**Your task**
Set down the whole listing below exactly, without pictures.

**Information provided**
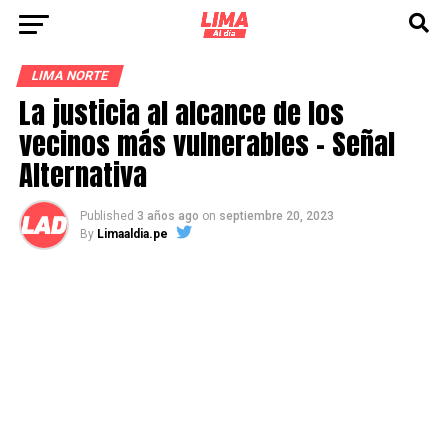
LIMA NORTE
La justicia al alcance de los
vecinos más vulnerables – Señal
Alternativa
Published
3 años ago
on
septiembre 20, 2023
By
Limaaldia.pe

**Output of the exercise**
LIMA NORTE
La justicia al alcance de los
vecinos más vulnerables – Señal
Alternativa
Published
3 años ago
on
septiembre 20, 2023
By
Limaaldia.pe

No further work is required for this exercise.